*What you should do*. Pictures are not part of the copy. Reproduce all the records exactly.

*Information given*.

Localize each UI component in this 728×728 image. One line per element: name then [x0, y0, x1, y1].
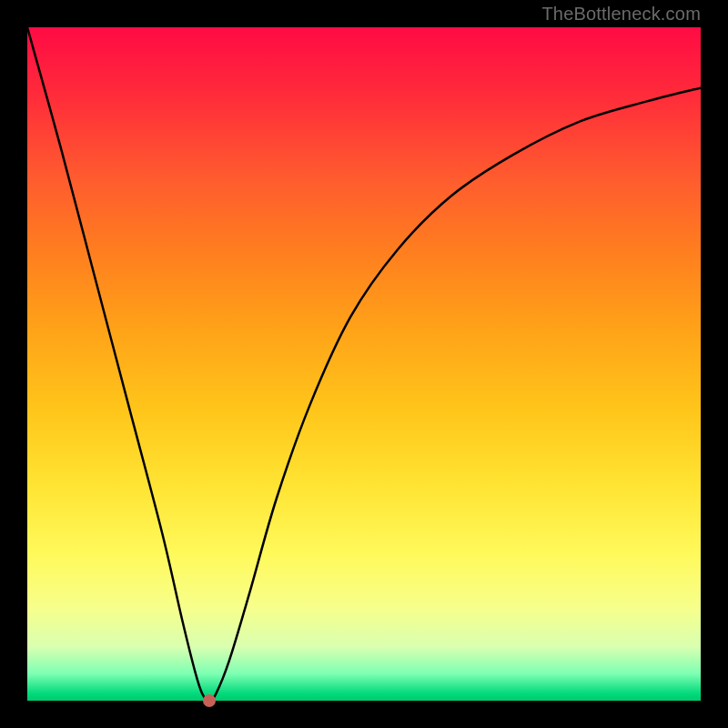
plot-area [27, 27, 701, 701]
optimum-marker [203, 694, 216, 707]
bottleneck-curve [27, 27, 701, 701]
chart-frame: TheBottleneck.com [0, 0, 728, 728]
watermark-text: TheBottleneck.com [541, 4, 701, 25]
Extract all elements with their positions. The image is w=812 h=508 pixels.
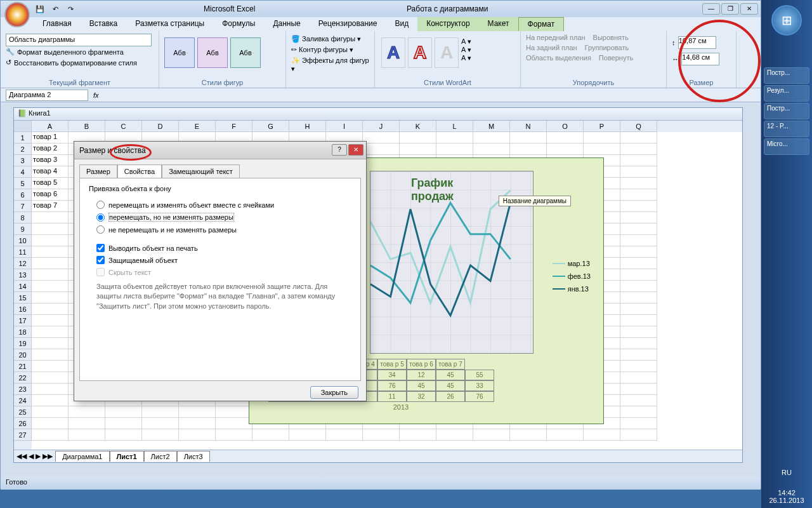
dialog-tab-alt-text[interactable]: Замещающий текст — [162, 164, 240, 178]
text-effects-button[interactable]: A ▾ — [461, 54, 471, 62]
group-label: Размер — [667, 79, 736, 86]
align-button[interactable]: Выровнять — [593, 34, 629, 41]
tab-layout[interactable]: Макет — [479, 17, 518, 31]
selection-pane-button[interactable]: Область выделения — [526, 54, 591, 62]
group-label: Стили фигур — [159, 79, 285, 86]
group-label: Текущий фрагмент — [1, 79, 159, 86]
text-fill-button[interactable]: A ▾ — [461, 37, 471, 46]
x-axis-title: 2013 — [268, 403, 534, 411]
chart-title[interactable]: График продаж — [411, 177, 492, 203]
dialog-title-bar[interactable]: Размер и свойства ? ✕ — [74, 142, 366, 159]
wordart-styles-group: А А А A ▾ A ▾ A ▾ Стили WordArt — [375, 31, 521, 88]
windows-taskbar: ⊞ Постр... Резул... Постр... 12 - P... M… — [761, 0, 812, 508]
positioning-section-label: Привязка объекта к фону — [89, 185, 351, 192]
sheet-tab[interactable]: Лист2 — [144, 451, 177, 462]
system-tray[interactable]: RU 14:42 26.11.2013 — [761, 469, 812, 504]
column-headers: ABCDEFGHIJKLMNOPQ — [32, 121, 742, 132]
format-selection-icon: 🔧 — [6, 48, 15, 56]
undo-icon[interactable]: ↶ — [49, 3, 62, 15]
taskbar-item[interactable]: Постр... — [764, 103, 809, 119]
arrange-group: На передний планВыровнять На задний план… — [521, 31, 667, 88]
tab-insert[interactable]: Вставка — [81, 17, 127, 31]
title-bar: 💾 ↶ ↷ Microsoft Excel Работа с диаграмма… — [1, 1, 761, 17]
group-label: Стили WordArt — [375, 79, 520, 86]
check-hide-text — [96, 268, 105, 276]
radio-move-size[interactable] — [96, 201, 105, 209]
tab-view[interactable]: Вид — [386, 17, 417, 31]
wordart-style-2[interactable]: А — [408, 37, 432, 68]
taskbar-item[interactable]: Постр... — [764, 67, 809, 84]
quick-access-toolbar: 💾 ↶ ↷ — [34, 3, 77, 15]
shape-style-1[interactable]: Абв — [164, 37, 195, 68]
plot-area[interactable]: График продаж Название диаграммы — [370, 171, 534, 354]
minimize-button[interactable]: — — [702, 3, 720, 15]
wordart-style-3[interactable]: А — [435, 37, 459, 68]
radio-no-move[interactable] — [96, 225, 105, 234]
name-box[interactable]: Диаграмма 2 — [6, 90, 88, 101]
sheet-nav[interactable]: ◀◀ ◀ ▶ ▶▶ — [14, 452, 55, 460]
format-selection-button[interactable]: 🔧Формат выделенного фрагмента — [6, 46, 154, 57]
dialog-help-button[interactable]: ? — [332, 144, 347, 156]
height-icon: ↕ — [672, 39, 676, 46]
current-selection-group: Область диаграммы 🔧Формат выделенного фр… — [1, 31, 159, 88]
tab-design[interactable]: Конструктор — [417, 17, 478, 31]
tab-data[interactable]: Данные — [264, 17, 309, 31]
check-locked[interactable] — [96, 256, 105, 264]
protection-info-text: Защита объектов действует только при вкл… — [89, 282, 351, 311]
taskbar-item[interactable]: Резул... — [764, 85, 809, 102]
taskbar-item[interactable]: Micro... — [764, 138, 809, 155]
dialog-tab-size[interactable]: Размер — [79, 164, 117, 178]
dialog-tab-properties[interactable]: Свойства — [117, 164, 162, 178]
chart-element-dropdown[interactable]: Область диаграммы — [6, 34, 152, 46]
fx-icon[interactable]: fx — [93, 91, 99, 99]
group-label: Упорядочить — [521, 79, 666, 86]
radio-move-only[interactable] — [96, 213, 105, 222]
maximize-button[interactable]: ❐ — [721, 3, 739, 15]
redo-icon[interactable]: ↷ — [64, 3, 77, 15]
tab-review[interactable]: Рецензирование — [310, 17, 386, 31]
sheet-tab[interactable]: Лист3 — [177, 451, 210, 462]
check-print[interactable] — [96, 244, 105, 252]
shape-fill-button[interactable]: 🪣 Заливка фигуры ▾ — [291, 34, 369, 44]
send-back-button[interactable]: На задний план — [526, 44, 577, 51]
start-button[interactable]: ⊞ — [771, 5, 802, 36]
formula-bar: Диаграмма 2 fx — [1, 88, 761, 102]
sheet-tab[interactable]: Лист1 — [110, 451, 144, 462]
ribbon-tabs: Главная Вставка Разметка страницы Формул… — [1, 17, 761, 31]
tab-format[interactable]: Формат — [518, 17, 565, 31]
close-button[interactable]: ✕ — [740, 3, 758, 15]
reset-style-button[interactable]: ↺Восстановить форматирование стиля — [6, 57, 154, 68]
tab-formulas[interactable]: Формулы — [213, 17, 264, 31]
shape-style-3[interactable]: Абв — [230, 37, 261, 68]
sheet-tab[interactable]: Диаграмма1 — [55, 451, 109, 462]
status-bar: Готово — [1, 477, 761, 490]
rotate-button[interactable]: Повернуть — [599, 54, 633, 62]
shape-style-2[interactable]: Абв — [197, 37, 228, 68]
text-outline-button[interactable]: A ▾ — [461, 46, 471, 54]
dialog-close-action-button[interactable]: Закрыть — [310, 386, 358, 399]
row-headers: 1234567891011121314151617181920212223242… — [14, 121, 32, 451]
width-input[interactable]: 14,68 см — [681, 53, 719, 65]
size-properties-dialog: Размер и свойства ? ✕ Размер Свойства За… — [74, 141, 367, 401]
legend-item: мар.13 — [553, 260, 591, 267]
workbook-title: 📗 Книга1 — [14, 108, 742, 121]
tab-page-layout[interactable]: Разметка страницы — [126, 17, 213, 31]
office-button[interactable] — [4, 2, 30, 27]
shape-outline-button[interactable]: ✏ Контур фигуры ▾ — [291, 44, 369, 55]
size-group: ↕10,87 см ↔14,68 см Размер — [667, 31, 737, 88]
legend-item: янв.13 — [553, 285, 591, 293]
dialog-close-button[interactable]: ✕ — [348, 144, 363, 156]
group-button[interactable]: Группировать — [585, 44, 629, 51]
chart-title-tooltip: Название диаграммы — [499, 196, 571, 206]
bring-front-button[interactable]: На передний план — [526, 34, 586, 41]
shape-styles-group: Абв Абв Абв Стили фигур — [159, 31, 286, 88]
height-input[interactable]: 10,87 см — [678, 36, 716, 49]
tab-home[interactable]: Главная — [34, 17, 81, 31]
taskbar-item[interactable]: 12 - P... — [764, 121, 809, 137]
dialog-tabs: Размер Свойства Замещающий текст — [74, 159, 366, 178]
chart-legend[interactable]: мар.13 фев.13 янв.13 — [553, 260, 591, 298]
wordart-style-1[interactable]: А — [381, 37, 405, 68]
app-title: Microsoft Excel — [204, 4, 255, 13]
shape-effects-button[interactable]: ✨ Эффекты для фигур ▾ — [291, 55, 369, 74]
save-icon[interactable]: 💾 — [34, 3, 46, 15]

*Your response*.
Localize each UI component in this 728×728 image. One line per element: name then [x0, y0, x1, y1].
plot-area [27, 27, 701, 701]
optimum-marker [203, 694, 216, 707]
bottleneck-curve [27, 27, 701, 701]
chart-frame: TheBottleneck.com [0, 0, 728, 728]
watermark-text: TheBottleneck.com [541, 4, 701, 25]
Extract all elements with their positions. The image is w=812 h=508 pixels.
dialog-tab-alt-text[interactable]: Замещающий текст — [162, 164, 240, 178]
text-effects-button[interactable]: A ▾ — [461, 54, 471, 62]
group-label: Размер — [667, 79, 736, 86]
align-button[interactable]: Выровнять — [593, 34, 629, 41]
tab-layout[interactable]: Макет — [479, 17, 518, 31]
selection-pane-button[interactable]: Область выделения — [526, 54, 591, 62]
group-label: Стили фигур — [159, 79, 285, 86]
group-label: Текущий фрагмент — [1, 79, 159, 86]
text-fill-button[interactable]: A ▾ — [461, 37, 471, 46]
x-axis-title: 2013 — [268, 403, 534, 411]
chart-title[interactable]: График продаж — [411, 177, 492, 203]
dialog-title-bar[interactable]: Размер и свойства ? ✕ — [74, 142, 366, 159]
wordart-styles-group: А А А A ▾ A ▾ A ▾ Стили WordArt — [375, 31, 521, 88]
windows-taskbar: ⊞ Постр... Резул... Постр... 12 - P... M… — [761, 0, 812, 508]
positioning-section-label: Привязка объекта к фону — [89, 185, 351, 192]
sheet-tab[interactable]: Лист2 — [144, 451, 177, 462]
system-tray[interactable]: RU 14:42 26.11.2013 — [761, 469, 812, 504]
column-headers: ABCDEFGHIJKLMNOPQ — [32, 121, 742, 132]
format-selection-icon: 🔧 — [6, 48, 15, 56]
undo-icon[interactable]: ↶ — [49, 3, 62, 15]
taskbar-item[interactable]: Постр... — [764, 103, 809, 119]
arrange-group: На передний планВыровнять На задний план… — [521, 31, 667, 88]
tab-insert[interactable]: Вставка — [81, 17, 127, 31]
title-bar: 💾 ↶ ↷ Microsoft Excel Работа с диаграмма… — [1, 1, 761, 17]
group-label: Стили WordArt — [375, 79, 520, 86]
check-hide-text — [96, 268, 105, 276]
radio-move-size[interactable] — [96, 201, 105, 209]
tab-view[interactable]: Вид — [386, 17, 417, 31]
wordart-style-2[interactable]: А — [408, 37, 432, 68]
taskbar-item[interactable]: Постр... — [764, 67, 809, 84]
quick-access-toolbar: 💾 ↶ ↷ — [34, 3, 77, 15]
shape-style-1[interactable]: Абв — [164, 37, 195, 68]
plot-area[interactable]: График продаж Название диаграммы — [370, 171, 534, 354]
minimize-button[interactable]: — — [702, 3, 720, 15]
wordart-style-3[interactable]: А — [435, 37, 459, 68]
radio-no-move[interactable] — [96, 225, 105, 234]
name-box[interactable]: Диаграмма 2 — [6, 90, 88, 101]
sheet-nav[interactable]: ◀◀ ◀ ▶ ▶▶ — [14, 452, 55, 460]
format-selection-button[interactable]: 🔧Формат выделенного фрагмента — [6, 46, 154, 57]
dialog-help-button[interactable]: ? — [332, 144, 347, 156]
height-icon: ↕ — [672, 39, 676, 46]
current-selection-group: Область диаграммы 🔧Формат выделенного фр… — [1, 31, 159, 88]
tab-design[interactable]: Конструктор — [417, 17, 478, 31]
tab-data[interactable]: Данные — [264, 17, 309, 31]
check-locked[interactable] — [96, 256, 105, 264]
protection-info-text: Защита объектов действует только при вкл… — [89, 282, 351, 311]
taskbar-item[interactable]: Резул... — [764, 85, 809, 102]
taskbar-item[interactable]: Micro... — [764, 138, 809, 155]
dialog-tab-size[interactable]: Размер — [79, 164, 117, 178]
dialog-tab-properties[interactable]: Свойства — [117, 164, 162, 178]
chart-element-dropdown[interactable]: Область диаграммы — [6, 34, 152, 46]
fx-icon[interactable]: fx — [93, 91, 99, 99]
group-label: Упорядочить — [521, 79, 666, 86]
radio-move-only[interactable] — [96, 213, 105, 222]
maximize-button[interactable]: ❐ — [721, 3, 739, 15]
redo-icon[interactable]: ↷ — [64, 3, 77, 15]
tab-review[interactable]: Рецензирование — [310, 17, 386, 31]
sheet-tab[interactable]: Лист3 — [177, 451, 210, 462]
check-print[interactable] — [96, 244, 105, 252]
shape-fill-button[interactable]: 🪣 Заливка фигуры ▾ — [291, 34, 369, 44]
send-back-button[interactable]: На задний план — [526, 44, 577, 51]
start-button[interactable]: ⊞ — [771, 5, 802, 36]
formula-bar: Диаграмма 2 fx — [1, 88, 761, 102]
sheet-tab[interactable]: Лист1 — [110, 451, 144, 462]
ribbon-tabs: Главная Вставка Разметка страницы Формул… — [1, 17, 761, 31]
tab-format[interactable]: Формат — [518, 17, 565, 31]
close-button[interactable]: ✕ — [740, 3, 758, 15]
reset-style-button[interactable]: ↺Восстановить форматирование стиля — [6, 57, 154, 68]
tab-formulas[interactable]: Формулы — [213, 17, 264, 31]
shape-style-3[interactable]: Абв — [230, 37, 261, 68]
sheet-tab[interactable]: Диаграмма1 — [55, 451, 109, 462]
status-bar: Готово — [1, 477, 761, 490]
rotate-button[interactable]: Повернуть — [599, 54, 633, 62]
shape-style-2[interactable]: Абв — [197, 37, 228, 68]
text-outline-button[interactable]: A ▾ — [461, 46, 471, 54]
dialog-close-action-button[interactable]: Закрыть — [310, 386, 358, 399]
row-headers: 1234567891011121314151617181920212223242… — [14, 121, 32, 451]
width-input[interactable]: 14,68 см — [681, 53, 719, 65]
size-properties-dialog: Размер и свойства ? ✕ Размер Свойства За… — [74, 141, 367, 401]
legend-item: мар.13 — [553, 260, 591, 267]
workbook-title: 📗 Книга1 — [14, 108, 742, 121]
tab-page-layout[interactable]: Разметка страницы — [126, 17, 213, 31]
office-button[interactable] — [4, 2, 30, 27]
shape-outline-button[interactable]: ✏ Контур фигуры ▾ — [291, 44, 369, 55]
size-group: ↕10,87 см ↔14,68 см Размер — [667, 31, 737, 88]
legend-item: янв.13 — [553, 285, 591, 293]
dialog-close-button[interactable]: ✕ — [348, 144, 363, 156]
group-button[interactable]: Группировать — [585, 44, 629, 51]
chart-title-tooltip: Название диаграммы — [499, 196, 571, 206]
bring-front-button[interactable]: На передний план — [526, 34, 586, 41]
shape-styles-group: Абв Абв Абв Стили фигур — [159, 31, 286, 88]
height-input[interactable]: 10,87 см — [678, 36, 716, 49]
tab-home[interactable]: Главная — [34, 17, 81, 31]
taskbar-item[interactable]: 12 - P... — [764, 121, 809, 137]
dialog-tabs: Размер Свойства Замещающий текст — [74, 159, 366, 178]
chart-legend[interactable]: мар.13 фев.13 янв.13 — [553, 260, 591, 298]
wordart-style-1[interactable]: А — [381, 37, 405, 68]
app-title: Microsoft Excel — [204, 4, 255, 13]
shape-effects-button[interactable]: ✨ Эффекты для фигур ▾ — [291, 55, 369, 74]
save-icon[interactable]: 💾 — [34, 3, 46, 15]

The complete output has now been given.